Admitámoslo, estamos rodeados de postureo. La gente publicita en las redes lo feliz que es su vida, mientras llena su bolso de ansiolíticos que le ayudan a afrontar el estrés de su día a día. En realidad, la cosa tiene su lógica. A nadie le interesaría ver dramas constantes de sus conocidos y de los famosos que, para eso, como se suele decir, ya está la realidad pura y dura, ya están los telediarios. La locura a veces llega hasta tal punto que hay gente que se hace selfis cuando va a visitar un campo de concentración, o personas a las que les han llegado a pedir una foto en un hospital o en un tanatorio (otro día, por cierto, hablaremos del decálogo de las frases que nunca se pueden decir en un lugar así).
Uno de los sitios donde más postureo hay es en un gimnasio, y lo digo por experiencia. Estoy ya en esa edad en la que los médicos lo primero que te preguntan no es ya si fumas, sino si haces deporte, así que, entre mi corta lista de propósitos de año nuevo (cada vez soy más realista, de ahí lo de corta), estaba comenzar el 2025 haciendo algo de ejercicio. Después de visitar un par de gimnasios de mi barrio me decanté por uno de ellos, y lo primero que hice fue preguntar a la encargada si tenían alguna “sala de ridículo” para los que nunca habíamos cruzado la puerta de un lugar así. Tras la correspondiente negativa y risas varias, comenzó a enseñarme las instalaciones del local, llena de máquinas rarísimas, pero muy demandadas por gente extremadamente concienzuda, a juzgar por sus caras. De vez en cuando, se escuchaba, además, algún “¡¡¡¡aghhhhhhhhhhhhhhhhhhhhhhhh!!!!”, proveniente de un esforzado cachas que requería nuestra atención para que pudiéramos ver la cantidad de pesas que levantaba. Desde las cintas de correr, se oía también algún resoplido que me hizo dudar de, si en lugar de por un gimnasio, no estaba haciendo un recorrido por el hipódromo de Madrid.

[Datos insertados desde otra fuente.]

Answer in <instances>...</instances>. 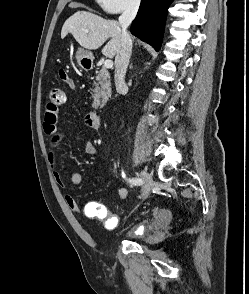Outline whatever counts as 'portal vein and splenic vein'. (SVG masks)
<instances>
[{
  "label": "portal vein and splenic vein",
  "instance_id": "portal-vein-and-splenic-vein-1",
  "mask_svg": "<svg viewBox=\"0 0 249 294\" xmlns=\"http://www.w3.org/2000/svg\"><path fill=\"white\" fill-rule=\"evenodd\" d=\"M104 67L105 68H112L113 67V61L110 59H107L104 61Z\"/></svg>",
  "mask_w": 249,
  "mask_h": 294
}]
</instances>
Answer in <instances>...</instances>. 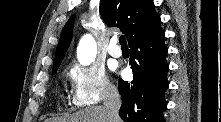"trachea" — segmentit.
Wrapping results in <instances>:
<instances>
[{"instance_id": "obj_1", "label": "trachea", "mask_w": 221, "mask_h": 122, "mask_svg": "<svg viewBox=\"0 0 221 122\" xmlns=\"http://www.w3.org/2000/svg\"><path fill=\"white\" fill-rule=\"evenodd\" d=\"M119 42H120L122 47H127L126 38H125L124 35L120 36Z\"/></svg>"}]
</instances>
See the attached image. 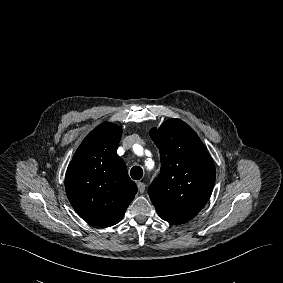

Observar tal nivel de esfuerzo no me arredró, y llegó el día en el que me puse mi camiseta y mi pantalón de chándal, todo de lo más normalito. Cuál no fue mi sorpresa cuando vi que algunas personas vestían con unos modelitos de lo más chic, acordes a sus físicos, eso sí (aunque no era mi caso). Otra de las cosas complicadas fue saber exactamente qué es lo que me ofertaban, porque todas las clases tienen nombres complicadísimos del tipo: “Barre”, “holistic reformer” “body bump S2” (aquí ya no sabes si quieres mantenerte en forma o construir una bomba atómica con Oppenheimer”). Como era consciente de mi bajo estado de forma, pregunté a una de las encargadas qué era una actividad que duraba quince minutos, y ella me dijo: “es una cosa para estirar los músculos. Lo suele hacer gente mayor”. Y supe que ese iba a ser mi comienzo. Mientras esperábamos al monitor, se me acercó una señora y me pareció escucharle: “Estás flojita”. A lo que yo respondí: “Pues, un poco, sí”. Y ella añadió: “No, no, que la clase es flojita…”. Me da que en ese caso lo éramos las dos: la clase, y yo.
A pesar de todo, pasan los días y mi ánimo no decae, sobre todo porque me encuentro muy bien. Y ya sé, por ejemplo, hacer en yoga “el lagarto” “el perrito” y “el escorpión” (aunque en un momento dado llegué a pensar que estaba en Faunia, y no en un gimnasio), así que seguiré yendo al gym, que es bueno para la salud, aunque no acabe de lograr el postureo adecuado. Y es que, como decía Billy Wilder: “Normalmente, cuando te encuentras con una persona que parece insignificante y que no llama la atención se dice: detrás de esa fachada, hay más de lo que parece. En mi caso, sucede lo contrario: detrás de mi apariencia, hay menos de lo que parece”.